NEWS

Propane prices plunge across Canada as BBQ season begins

06/25/2015 11:00 EDT | Updated 06/25/2016 05:59 EDT
As Canadians begin to ignite their barbecues for another summer of outdoor cooking, propane prices are fizzling out across the country.

Filling up your propane tank at the local gas station or grocery store won't cost nearly as much as previous years as some prices are at record lows.

Prices have plunged as supply is high, storage facilities have hit near capacity and there hasn't been nearly as much demand in recent years.

Experts suggest it's OK to let the grill warm up a little more than usual this year, without breaking the bank.

"Propane is very weak," said Gerry Goobie, an engineer with Gas Processing Management, a consulting firm in Calgary that works with the gas industry. "Over the last year or so, demand has not been very strong for propane, largely because of the warm winter, limited demand for crop drying, home heating, petrochemicals."

It's a welcome change for people who were hit with a massive spike in prices and a propane shortage in early 2014. Bills skyrocketed, especially for those people who rely on propane to heat their homes or use the fuel to run their trucking fleets. At the time, the problem was so bad that then-energy minister Joe Oliver ordered the Competition Bureau and National Energy Board to investigate the propane market.

While retail prices peaked at $1.11 per litre in early 2014, the cost has now dropped to 59 cents a litre. That's the price for auto propane, which is used for vehicles and barbecue tanks. The cost of propane for home heating is typically a little lower because it is purchased in bulk. The average retail price hasn't been this low in Canada since 2009.

"We are awash in propane," said Dirk Lever, an energy researcher and analyst with Altacorp Capital in Calgary. "Propane prices in the U.S. have hit a record low."

You don't need to rush to fill up your tank, as prices aren't expected to change this summer.

"Supplies continue to surge, we have a glut," said Peter Argiris, an analyst with oil and gas research firm Wood Mackenzie.

Pay to take it away

Propane is not only used for barbecues and patio heaters, but for several other uses such as for heating homes in some rural areas of the country, as a vehicle fuel, and to dry crops such as corn, among other applications.

For producers of propane, the market is causing a significant headache. Some companies have given up hope of selling their propane and are actually paying to get rid of it.

The majority of Canada's propane is produced in Alberta. Supplies are so high in that province, the gas is practically worthless.

"It's very bad in Edmonton. We've actually had reports of negative propane prices," says Goobie. "They are not paying you to take it away, unfortunately, from a consumer's perspective."

Storage facilities in Western Canada are holding record high inventories of propane, according to the National Energy Board. The value of propane is higher elsewhere in the country and continent, but producers are having a tough time shipping the propane out of Alberta.

Alberta backlog

There is only one pipeline that transports propane out of Alberta, the Enbridge Mainline, which flows propane as a mix of liquids, primarily to Sarnia, Ont.
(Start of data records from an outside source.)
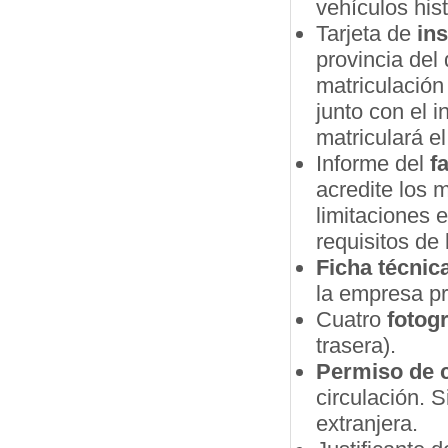
vehículos hist
Tarjeta de
in
provincia del 
matriculación
junto con el i
matriculará e
Informe del
f
acredite los 
limitaciones 
requisitos de 
Ficha técnic
la empresa pr
Cuatro
fotogr
trasera).
Permiso de c
circulación. 
extranjera.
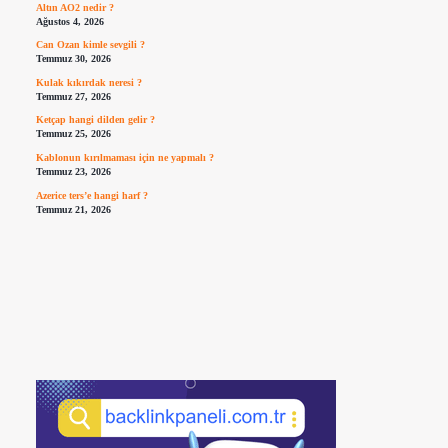
Altın AO2 nedir ?
Ağustos 4, 2026
Can Ozan kimle sevgili ?
Temmuz 30, 2026
Kulak kıkırdak neresi ?
Temmuz 27, 2026
Ketçap hangi dilden gelir ?
Temmuz 25, 2026
Kablonun kırılmaması için ne yapmalı ?
Temmuz 23, 2026
Azerice ters’e hangi harf ?
Temmuz 21, 2026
Otherwise, propane is hauled by rail. The problem is a backlog on the railways. A pair of new railway terminals may help alleviate the propane supply pressures.

The backlog of propane in Edmonton has caused record low prices for producers. In mid-May, wholesale propane prices at hubs in Ontario and Kansas traded at around 56 and 43 U.S. cents per gallon, respectively. In Edmonton, the price was just three U.S. cents per gallon. 
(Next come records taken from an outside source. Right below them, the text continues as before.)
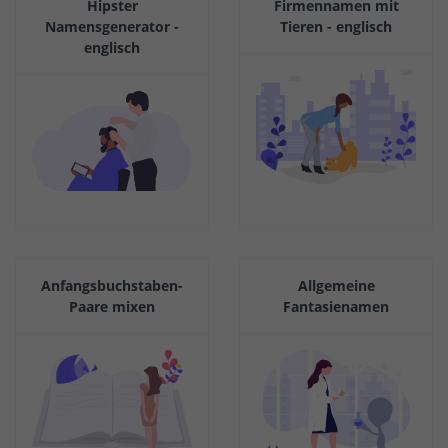
Hipster
Firmennamen mit
Namensgenerator -
Tieren - englisch
englisch
Anfangsbuchstaben-
Allgemeine
Paare mixen
Fantasienamen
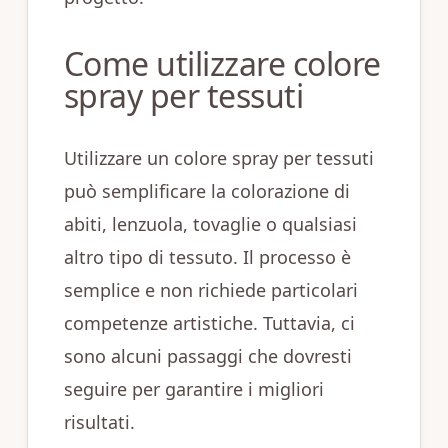
Come utilizzare colore
spray per tessuti
Utilizzare un colore spray per tessuti
può semplificare la colorazione di
abiti, lenzuola, tovaglie o qualsiasi
altro tipo di tessuto. Il processo è
semplice e non richiede particolari
competenze artistiche. Tuttavia, ci
sono alcuni passaggi che dovresti
seguire per garantire i migliori
risultati.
Propane and certain other types of gases are considered natural gas liquids (NGLs). Others, including butane and ethane, have also seen price drops.
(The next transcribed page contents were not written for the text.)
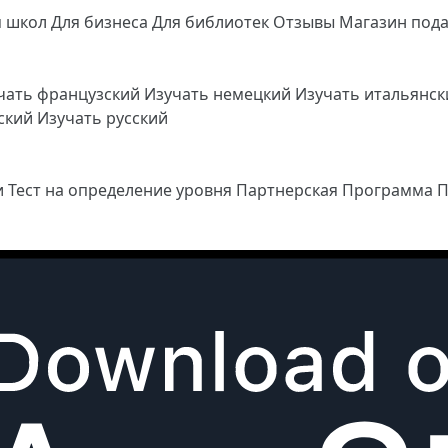
я школ
Для бизнеса
Для библиотек
Отзывы
Магазин под
чать французский
Изучать немецкий
Изучать итальянс
йский
Изучать русский
и
Тест на определение уровня
Партнерская Программа
П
The majority of NGLs are produced in Canada by processing natural gas. They can also be produced when oil is refined. NGLs are naturally contained inside natural gas and oil. Back in the '60s, NGLs were often flared off because they were undesirable, seen as a useless byproduct of oil and natural gas production. Now, producers have to find a market for them.

Modern technology

A few years ago, NGLs were a lucrative market and a way for companies to add extra profit to the barrel of oil or natural gas they were producing. But with current prices, NGLs can actually cut into profit for some companies in Alberta.

"Storage is full, producers continue to produce, they have to pay somebody to actually take it way," says Goobie.

Analysts see a connection between the over supply of propane and the global glut of oil.

"This is what happens with modern technology. There is a huge rush to supply, it overwhelms the marketplace, and it takes time to figure out what level of drilling is needed, how we go forward," says Lever.

"Modern drilling and technology have been a game changer. It has created a lot more hydrocarbons than was ever considered possible 10 years ago. When you get steep change like that, everybody has to re-calibrate constantly."